• Your goal: Search the records below for the string "with", and report each line that contains it.
** Opening Records for processing block **
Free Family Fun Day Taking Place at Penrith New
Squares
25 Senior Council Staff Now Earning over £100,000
** Closing Records for processing block **
** Opening Records for processing block **
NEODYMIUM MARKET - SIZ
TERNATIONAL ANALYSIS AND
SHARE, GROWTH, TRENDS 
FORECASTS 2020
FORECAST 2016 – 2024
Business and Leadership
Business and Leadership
** Closing Records for processing block **
** Opening Records for processing block **
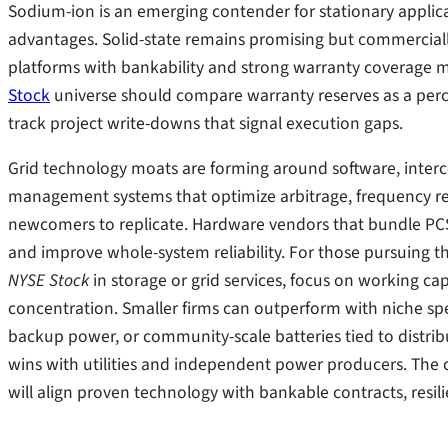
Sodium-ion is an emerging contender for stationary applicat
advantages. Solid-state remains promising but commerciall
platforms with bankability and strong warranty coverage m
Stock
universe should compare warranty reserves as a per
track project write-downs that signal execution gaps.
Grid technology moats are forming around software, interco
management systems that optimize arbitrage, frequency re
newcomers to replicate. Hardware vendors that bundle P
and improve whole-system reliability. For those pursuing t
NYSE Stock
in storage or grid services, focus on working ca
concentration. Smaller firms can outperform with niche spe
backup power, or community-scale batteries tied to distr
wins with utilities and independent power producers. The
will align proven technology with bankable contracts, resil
** Closing Records for processing block **
• Answer section:
platforms with bankability and strong warranty coverage m
concentration. Smaller firms can outperform with niche spe
wins with utilities and independent power producers. The
will align proven technology with bankable contracts, resil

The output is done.